I put the data files in a directory ./s_dump/temp_bin/data which is referenced from the directory where I have the source code. I modified the tsd_const_v4.cuh file so that each of the (6) filenames had an additional “.”, like so:
#define in_arr_dump_filenameissAn "./s_dump/temp_bin/data/issn.txt"
I put all source and header files in the same directory. I built the code like so:
nvcc -o test -lineinfo -g -G algo_main_aux.cpp algo_main_funct.cpp krnlA.cu krnlB.cu krnlC.cu mainA.cu mainB.cu tsd_main_com.cu
When I run the code, it seg faults.
If I set that breakpoint in mainA.cu, it is not hit. Line 102 of mainA.cu appears to be this:
if (lint == 1000) // this is line 102
lint = 0;
Here is my cuda-gdb session:
$ cuda-gdb ./test
NVIDIA (R) CUDA Debugger
Portions Copyright (C) 2007-2015 NVIDIA Corporation
GNU gdb (GDB) 7.6.2
Copyright (C) 2013 Free Software Foundation, Inc.
License GPLv3+: GNU GPL version 3 or later <http://gnu.org/licenses/gpl.html>
This is free software: you are free to change and redistribute it.
There is NO WARRANTY, to the extent permitted by law. Type "show copying"

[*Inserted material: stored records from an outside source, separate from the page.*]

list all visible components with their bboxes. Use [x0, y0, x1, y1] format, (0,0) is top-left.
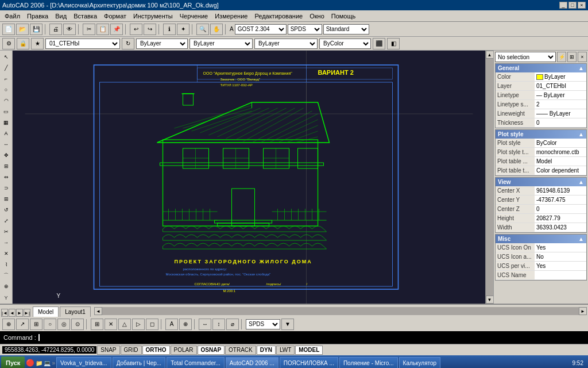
spds-bottom-select[interactable]: SPDS [246, 319, 280, 329]
cz-value[interactable]: 0 [535, 205, 586, 213]
dim-tool2[interactable]: ↕ [212, 319, 225, 330]
lineweight-select1[interactable]: ByLayer [189, 39, 253, 49]
tab-layout1[interactable]: Layout1 [60, 306, 91, 317]
menu-window[interactable]: Окно [306, 12, 328, 21]
ucsname-value[interactable] [535, 271, 586, 279]
snap-tool7[interactable]: ◻ [146, 319, 158, 330]
text-tool2[interactable]: ⊕ [179, 319, 192, 330]
text-tool-b[interactable]: A [165, 319, 178, 330]
layer-btn2[interactable]: 🔒 [17, 38, 29, 49]
select-tool[interactable]: ↖ [1, 52, 11, 62]
linetype-select[interactable]: ByLayer [136, 39, 188, 49]
selection-select[interactable]: No selection [495, 52, 556, 62]
minimize-button[interactable]: _ [559, 2, 567, 9]
taskbar-autocad[interactable]: AutoCAD 2006 ... [226, 357, 278, 368]
tab-first[interactable]: |◄ [1, 309, 8, 317]
tab-last[interactable]: ►| [24, 309, 30, 317]
osnap-status[interactable]: OSNAP [198, 346, 225, 355]
paste-button[interactable]: 📌 [110, 24, 123, 35]
taskbar-vovka[interactable]: Vovka_v_trideva... [56, 357, 111, 368]
pstab2-value[interactable]: Color dependent [535, 166, 586, 175]
taskbar-kalkulator[interactable]: Калькулятор [399, 357, 441, 368]
plotstyle-header[interactable]: Plot style ▲ [496, 130, 586, 139]
cut-button[interactable]: ✂ [83, 24, 95, 35]
grid-tool[interactable]: ⊞ [91, 319, 103, 330]
layer-refresh[interactable]: ↻ [122, 38, 134, 49]
quick-select-btn[interactable]: ⚡ [557, 52, 566, 62]
draw-tool2[interactable]: ◎ [57, 319, 70, 330]
match-properties[interactable]: ✦ [177, 24, 189, 35]
hscroll-track[interactable] [102, 307, 579, 315]
general-header[interactable]: General ▲ [496, 64, 586, 72]
scroll-up[interactable]: ▲ [486, 51, 494, 59]
view-header[interactable]: View ▲ [496, 178, 586, 186]
offset-tool[interactable]: ⊃ [1, 183, 11, 193]
collapse-icon[interactable]: ▲ [578, 179, 584, 185]
otrack-status[interactable]: OTRACK [225, 346, 256, 355]
open-button[interactable]: 📂 [16, 24, 29, 35]
taskbar-commander[interactable]: Total Commander... [167, 357, 225, 368]
grid-status[interactable]: GRID [121, 346, 142, 355]
print-button[interactable]: 🖨 [49, 24, 62, 35]
copy-button[interactable]: 📋 [96, 24, 109, 35]
taskbar-arrow[interactable]: » [52, 360, 55, 366]
menu-insert[interactable]: Вставка [70, 12, 100, 21]
pstab1-value[interactable]: Model [535, 157, 586, 166]
horizontal-scrollbar[interactable]: ◄ ► [94, 307, 587, 315]
linetype-value[interactable]: — ByLayer [535, 91, 586, 99]
lineweight-select2[interactable]: ByLayer [254, 39, 318, 49]
window-controls[interactable]: _ □ × [559, 2, 586, 9]
snap-tool3[interactable]: ⊞ [30, 319, 42, 330]
menu-edit[interactable]: Правка [24, 12, 52, 21]
move-tool[interactable]: ✥ [1, 150, 11, 160]
vertical-scrollbar[interactable]: ▲ ▼ [485, 51, 493, 304]
extend-tool[interactable]: → [1, 237, 11, 248]
break-tool[interactable]: ⌇ [1, 259, 11, 270]
lineweight-value[interactable]: —— ByLayer [535, 109, 586, 118]
redo-button[interactable]: ↪ [144, 24, 156, 35]
circle-tool[interactable]: ○ [1, 85, 11, 95]
snap-tool5[interactable]: △ [118, 319, 131, 330]
spds-select[interactable]: SPDS [288, 24, 322, 34]
dim-tool3[interactable]: ⌀ [226, 319, 239, 330]
maximize-button[interactable]: □ [568, 2, 577, 9]
trim-tool[interactable]: ✂ [1, 227, 11, 237]
layer-select[interactable]: 01_СТЕНЫ [45, 39, 120, 49]
mirror-tool[interactable]: ⇔ [1, 172, 11, 182]
spds-settings[interactable]: ▼ [281, 319, 294, 330]
tab-next[interactable]: ► [16, 309, 23, 317]
fillet-tool[interactable]: ⌒ [1, 270, 11, 281]
snap-tool-btn[interactable]: ⊕ [2, 319, 15, 330]
snap-tool[interactable]: ⊕ [1, 281, 11, 292]
scroll-down[interactable]: ▼ [486, 296, 494, 304]
menu-tools[interactable]: Инструменты [130, 12, 176, 21]
taskbar-poyasn[interactable]: ПОЯСНИЛОВКА ... [280, 357, 338, 368]
close-button[interactable]: × [578, 2, 586, 9]
snap-tool6[interactable]: ▷ [132, 319, 145, 330]
model-status[interactable]: MODEL [295, 346, 323, 355]
dim-tool1[interactable]: ↔ [199, 319, 211, 330]
scroll-right[interactable]: ► [579, 307, 587, 315]
properties-button[interactable]: ℹ [163, 24, 176, 35]
extra-btn1[interactable]: ⬛ [373, 38, 385, 49]
line-tool[interactable]: ╱ [1, 63, 11, 73]
ortho-status[interactable]: ORTHO [142, 346, 170, 355]
height-value[interactable]: 20827.79 [535, 214, 586, 223]
color-select[interactable]: ByColor [319, 39, 371, 49]
new-button[interactable]: 📄 [2, 24, 15, 35]
close-prop-btn[interactable]: × [578, 52, 587, 62]
layer-btn3[interactable]: ★ [31, 38, 44, 49]
cx-value[interactable]: 961948.6139 [535, 186, 586, 195]
rectangle-tool[interactable]: ▭ [1, 106, 11, 117]
menu-modify[interactable]: Редактирование [251, 12, 306, 21]
erase-tool[interactable]: ✕ [1, 248, 11, 259]
zoom-button[interactable]: 🔍 [196, 24, 209, 35]
collapse-icon[interactable]: ▲ [578, 236, 584, 242]
dyn-status[interactable]: DYN [257, 346, 276, 355]
start-button[interactable]: Пуск [1, 356, 25, 368]
collapse-icon[interactable]: ▲ [578, 65, 584, 71]
menu-help[interactable]: Помощь [328, 12, 359, 21]
cy-value[interactable]: -47367.475 [535, 195, 586, 204]
menu-file[interactable]: Файл [1, 12, 24, 21]
snap-tool4[interactable]: ✕ [105, 319, 117, 330]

and "show warranty" for details.
This GDB was configured as "x86_64-unknown-linux-gnu".
For bug reporting instructions, please see:
Reading symbols from /home/bob/misc/junk1/V1/test...done.
(cuda-gdb) break mainA.cu:102
Breakpoint 1 at 0x406315: file mainA.cu, line 102.

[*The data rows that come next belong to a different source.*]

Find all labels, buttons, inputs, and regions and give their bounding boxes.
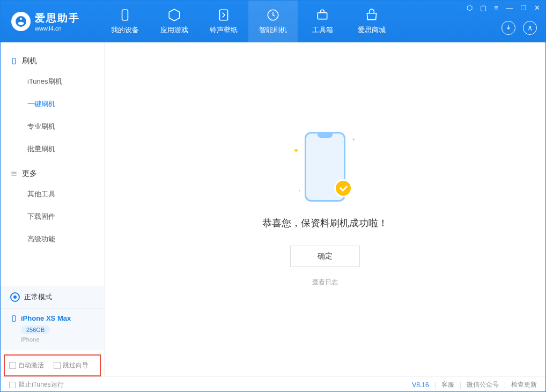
- logo-area: 爱思助手 www.i4.cn: [1, 11, 91, 32]
- svg-point-3: [529, 26, 531, 28]
- app-header: 爱思助手 www.i4.cn 我的设备 应用游戏 铃声壁纸 智能刷机 工具箱 爱…: [1, 1, 545, 42]
- nav-my-device[interactable]: 我的设备: [100, 1, 150, 42]
- app-title: 爱思助手: [35, 11, 80, 25]
- minimize-button[interactable]: ―: [506, 4, 513, 12]
- nav-toolbox[interactable]: 工具箱: [298, 1, 347, 42]
- svg-rect-4: [12, 58, 16, 64]
- window-controls: ⬡ ▢ ≡ ― ☐ ✕: [467, 4, 540, 12]
- sidebar-item-advanced[interactable]: 高级功能: [1, 228, 104, 250]
- device-mode[interactable]: 正常模式: [1, 286, 104, 309]
- sidebar-item-batch-flash[interactable]: 批量刷机: [1, 138, 104, 160]
- sidebar-item-pro-flash[interactable]: 专业刷机: [1, 115, 104, 138]
- sidebar-item-other-tools[interactable]: 其他工具: [1, 183, 104, 205]
- checkmark-icon: [334, 179, 352, 197]
- svg-rect-0: [122, 10, 128, 20]
- svg-rect-2: [318, 13, 327, 19]
- ok-button[interactable]: 确定: [290, 246, 360, 267]
- flash-options-highlighted: 自动激活 跳过向导: [4, 354, 101, 376]
- maximize-button[interactable]: ☐: [520, 4, 527, 12]
- app-subtitle: www.i4.cn: [35, 25, 80, 32]
- footer-link-wechat[interactable]: 微信公众号: [467, 380, 499, 389]
- device-type: iPhone: [21, 336, 94, 343]
- header-right-icons: [501, 21, 537, 35]
- checkbox-skip-guide[interactable]: 跳过向导: [54, 361, 88, 370]
- phone-icon: [10, 315, 18, 322]
- top-nav: 我的设备 应用游戏 铃声壁纸 智能刷机 工具箱 爱思商城: [100, 1, 396, 42]
- nav-apps[interactable]: 应用游戏: [150, 1, 199, 42]
- checkbox-auto-activate[interactable]: 自动激活: [9, 361, 44, 370]
- shirt-icon[interactable]: ⬡: [467, 4, 473, 12]
- user-icon[interactable]: [523, 21, 537, 35]
- download-icon[interactable]: [501, 21, 515, 35]
- sidebar: 刷机 iTunes刷机 一键刷机 专业刷机 批量刷机 更多 其他工具 下载固件 …: [1, 42, 105, 376]
- view-log-link[interactable]: 查看日志: [312, 278, 338, 287]
- menu-icon[interactable]: ≡: [494, 4, 498, 12]
- svg-rect-5: [12, 315, 16, 321]
- mode-indicator-icon: [10, 292, 20, 302]
- sidebar-section-flash[interactable]: 刷机: [1, 52, 104, 70]
- svg-rect-1: [219, 10, 227, 20]
- success-illustration: ✦ ✦ •: [296, 132, 355, 207]
- version-label: V8.16: [412, 381, 429, 389]
- sidebar-section-more[interactable]: 更多: [1, 165, 104, 183]
- sidebar-item-oneclick-flash[interactable]: 一键刷机: [1, 93, 104, 115]
- close-button[interactable]: ✕: [534, 4, 540, 12]
- checkbox-block-itunes[interactable]: 阻止iTunes运行: [9, 380, 64, 389]
- nav-flash[interactable]: 智能刷机: [248, 1, 298, 42]
- success-message: 恭喜您，保资料刷机成功啦！: [262, 217, 388, 230]
- feedback-icon[interactable]: ▢: [480, 4, 486, 12]
- device-capacity: 256GB: [21, 326, 50, 334]
- nav-store[interactable]: 爱思商城: [347, 1, 396, 42]
- sidebar-item-itunes-flash[interactable]: iTunes刷机: [1, 70, 104, 93]
- device-info[interactable]: iPhone XS Max 256GB iPhone: [1, 309, 104, 350]
- footer-link-update[interactable]: 检查更新: [511, 380, 537, 389]
- status-bar: 阻止iTunes运行 V8.16 | 客服 | 微信公众号 | 检查更新: [1, 376, 545, 392]
- nav-ringtones[interactable]: 铃声壁纸: [199, 1, 248, 42]
- sidebar-item-download-firmware[interactable]: 下载固件: [1, 205, 104, 228]
- logo-icon: [11, 12, 31, 31]
- main-content: ✦ ✦ • 恭喜您，保资料刷机成功啦！ 确定 查看日志: [105, 42, 545, 376]
- footer-link-support[interactable]: 客服: [441, 380, 454, 389]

Starting program: /home/bob/misc/junk1/V1/./test
[Thread debugging using libthread_db enabled]
Using host libthread_db library "/lib64/libthread_db.so.1".
[New Thread 0x7ffff701c700 (LWP 4402)]
[New Thread 0x7ffff5beb700 (LWP 4403)]
Program received signal SIGSEGV, Segmentation fault.
0x000000319b28040c in free () from /lib64/libc.so.6
I tried an absolute path instead of a relative path for the filenames, and it still seg faults. It seems to seg fault in the data loading area. It seems to be segfaulting on the read of sol.txt, which is the last of the files to be read. It reads the file for some time but eventually seg faults within tsd_dbl_arr_read_from_file.
The seg fault occurs upon executing the ifile.close() statement at the end of tsd_dbl_arr_read_from_file when reading the last file (sol.txt).
Running your code with valgrind provides, in part, this useful output:
==4825== Invalid write of size 8
==4825== at 0x403804: tsd_dbl_arr_read_from_file(int&, double*, char const*) (algo_main_aux.cpp:207)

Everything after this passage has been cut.